In considering the past 50 years, it may seem the two modes might coexist since it is true that much anonymous giving still occurs in government-run welfare states like the US today.  Anonymous giving does occur at times, especially when local urgent matters reveal the slow horrific waste of energy and enforcement effort inside the bureaucracies tabulating what is “fair”, or keeping track of the penalties and interest, and mechanisms for coercion etc.  But neither waste, nor abuse of power destroy the ability for the modes to coexist.  

The crux that separates them remains the anonymity issue and its ability to allow variability of giving.  And the reason it is the crux is due to the larger societal consequences over time.  When the giver is giving by force of governmental edict and loses his anonymity it lessens the spiritual force of the obligations inherent in his blessings.  He no longer “gives”, but rather obeys, and spiritually he suffers.   And equally destructive is how the despondent and needy emotionally receive such extractions.  No longer do they receive from an anonymous philanthropic donor to whom they might attach some measure of nobility or to whom they might show gratitude.  Rather, the flaws obvious to all in those rich who only gave in obedience to a law, make gratitude to them or anyone less possible.    

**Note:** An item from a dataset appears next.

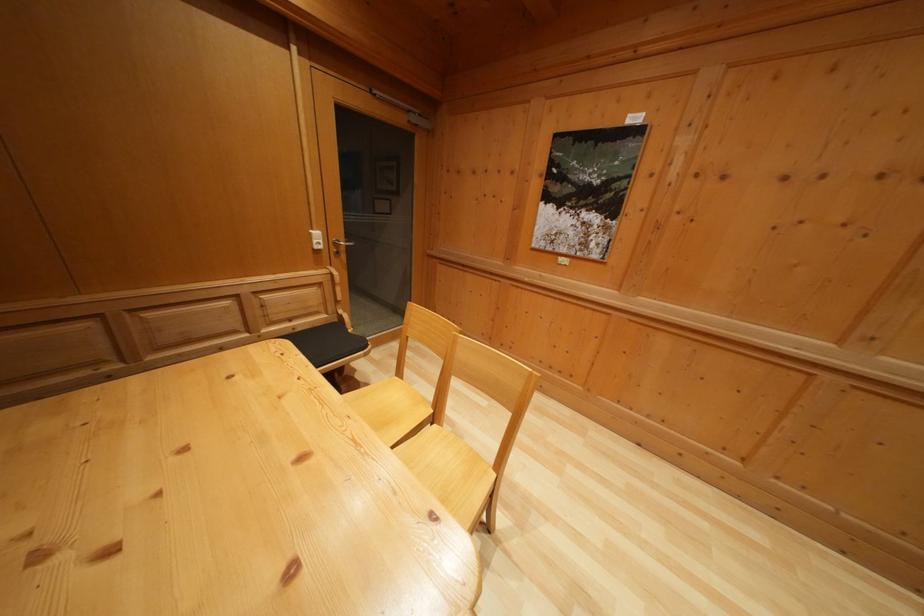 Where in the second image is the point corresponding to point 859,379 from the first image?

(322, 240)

Over a long haul, governmental welfare requires not the gratitude of the recipients of aid, but rather two things: A) their vote, and B) the clamor of their continued declarations of need and entitlement to something which was supposed to be theirs already.  Government run welfare enlarges the “I” component of both the blessed and the needy in a more divisive way.  Egos of both get larger and more polarized; with fatter and mutually advertised feelings of self-worth.  Within 2-3 generations, they wind up unable to share space together.  

This polarization leads to twin evil desires, neither attainable nor realistic: For the rich this polarization leads them to unreasonably wish for the poor to take care of themselves or be gone – for them either to embrace hard work or expire.  For the poor this polarization leads them to want the goods of the rich through confiscation or violence, and then they find themselves unable to duplicate it in subsequent times.

In the end, a poor man with a club sipping a gift of soup gratefully while looking at a rich man across the room, is a grateful poor man with a club.  But a poor man with a club sipping soup he is entitled to, taken from a rich man against his will by force of a resisted law, will eventually be looking either at a dead rich man next to a bloody club, or an empty chair where once there was a blessed man who fled to safety and shares his future blessings with someone less murderous and more likely to be grateful to God.